I went home this weekend to visit my family in Cincinnati. There were many happy reasons for the trip–Easter, my aunt’s birthday, and spending time with one of my closest friends who was also in town. There was also a sad reason–I wanted to be where Toes was before she passed away.
The kitty litter was gone from her room in my parent’s house as was her cheetah taco bed. There were no signs of her fluids or her food.
“She’s really gone,” my mom said to me while we were in there.
Back in Atlanta, David had plans to clear her stuff from our garage during my trip. He checked with me in advance, and I knew what he proposed was the right thing to do. But I didn’t like it.

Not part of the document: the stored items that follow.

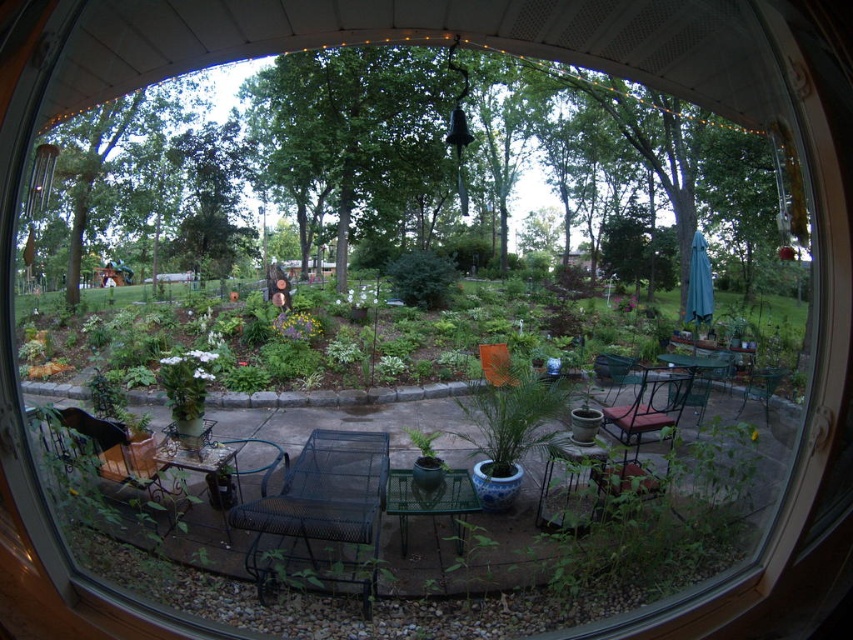 Which is above, green leafy plants at center or metallic green chair at center-right?

Positioned higher is green leafy plants at center.

From the picture: Is green leafy plants at center wider than metallic green chair at center-right?

Indeed, green leafy plants at center has a greater width compared to metallic green chair at center-right.

Identify the location of green leafy plants at center. The height and width of the screenshot is (640, 853). (416, 342).

In order to click on green leafy plants at center in this screenshot , I will do `click(416, 342)`.

Which of these two, green leafy plants at center or metallic brown chair at center-right, stands shorter?

metallic brown chair at center-right

Locate an element on the screen. This screenshot has height=640, width=853. green leafy plants at center is located at coordinates (416, 342).

Locate an element on the screen. The height and width of the screenshot is (640, 853). green leafy plants at center is located at coordinates (416, 342).

From the picture: Does blue glazed pot at center lie in front of metallic brown chair at center-right?

Yes, it is.

Between point (546, 400) and point (616, 426), which one is positioned in front?

Point (546, 400)

I want to click on blue glazed pot at center, so click(x=512, y=416). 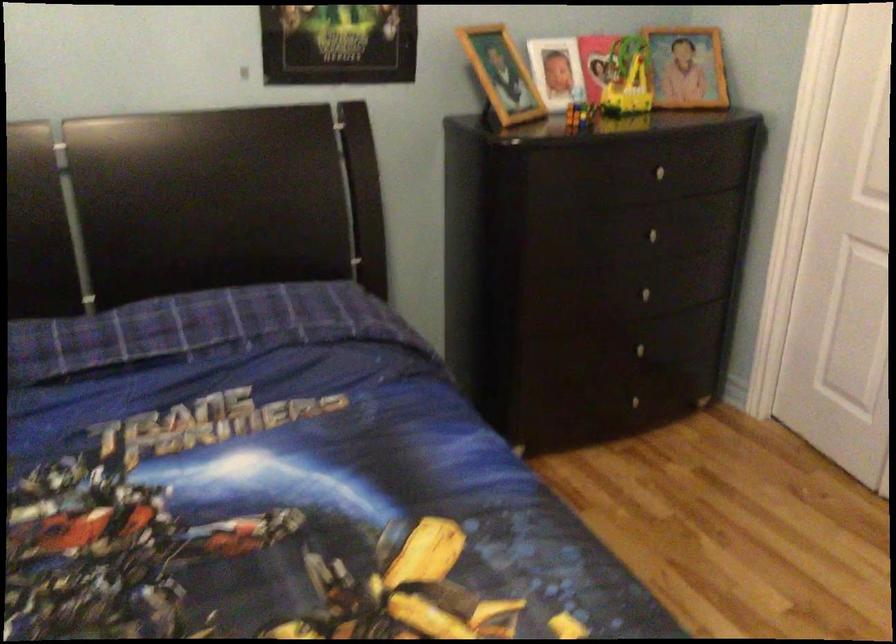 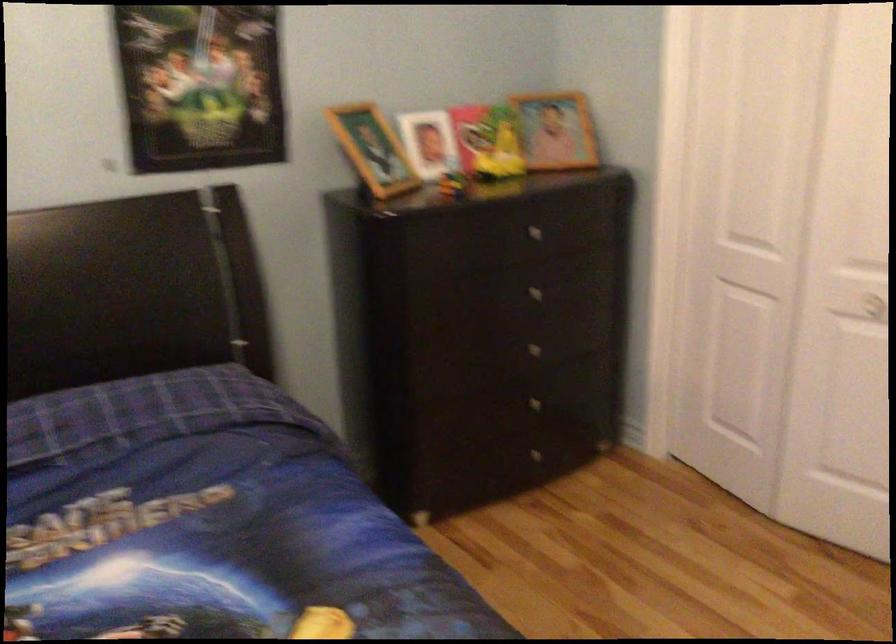 Find the pixel in the second image that matches point (502, 77) in the first image.

(373, 149) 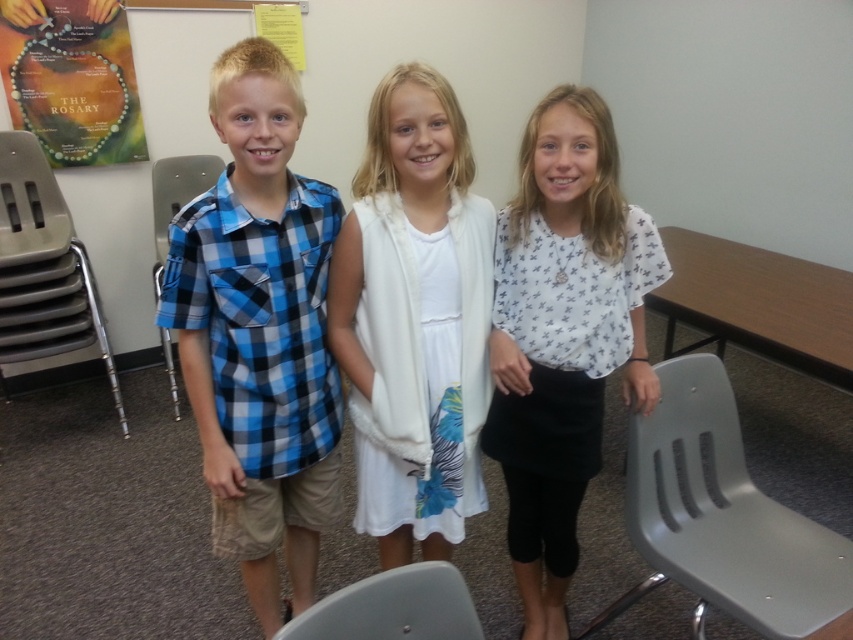 Image resolution: width=853 pixels, height=640 pixels. Describe the element at coordinates (721, 516) in the screenshot. I see `gray plastic chair at lower right` at that location.

Is point (654, 540) more distant than point (816, 282)?

No, (654, 540) is closer to viewer.

Does point (709, 419) lie in front of point (724, 275)?

Yes, it is in front of point (724, 275).

This screenshot has width=853, height=640. What are the coordinates of `gray plastic chair at lower right` in the screenshot? It's located at (721, 516).

Who is higher up, matte paper poster at upper left or blue plaid shirt at left?

matte paper poster at upper left is higher up.

Does matte paper poster at upper left have a greater width compared to blue plaid shirt at left?

Indeed, matte paper poster at upper left has a greater width compared to blue plaid shirt at left.

The image size is (853, 640). What do you see at coordinates (73, 80) in the screenshot?
I see `matte paper poster at upper left` at bounding box center [73, 80].

Where is `matte paper poster at upper left`? This screenshot has height=640, width=853. matte paper poster at upper left is located at coordinates (73, 80).

Does white fur vest at center have a lesser height compared to gray plastic chair at lower right?

Incorrect, white fur vest at center's height does not fall short of gray plastic chair at lower right's.

Does white fur vest at center appear under gray plastic chair at lower right?

No, white fur vest at center is not below gray plastic chair at lower right.

This screenshot has height=640, width=853. In order to click on white fur vest at center in this screenshot , I will do `click(415, 317)`.

This screenshot has width=853, height=640. In order to click on white fur vest at center in this screenshot , I will do `click(415, 317)`. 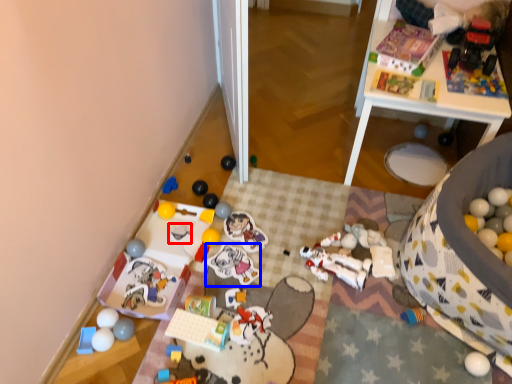 Question: Which point is further to the camera, toy (highlighted by a red box) or toy (highlighted by a blue box)?

Choices:
 (A) toy
 (B) toy

Answer: (A)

“I don’t want to move on from the time with her in my life,” I told him.
Accepting the reality of Toes’s death not only means coming to terms with the fact that I no longer have a cat but also facing the inevitable march of time and how death will continue to change the landscape of my closest relationships.
There are spaces now that are filled by people I love, and like Toes’s garage, one day they’ll be empty of them.
Hard to think about the looming absences but also a good thing to do and not only because it helps us to treasure the time together we now enjoy. The Buddhists’ advice to keep death always in front of you brings a clarity (I can’t but help a bit of melancholy about this) about our living here in this place at this time and also
a scalding awe at the reality of all that surrounds us and is us.
Thanks for your insight and honesty about the details of your life and your willingness to share that with us.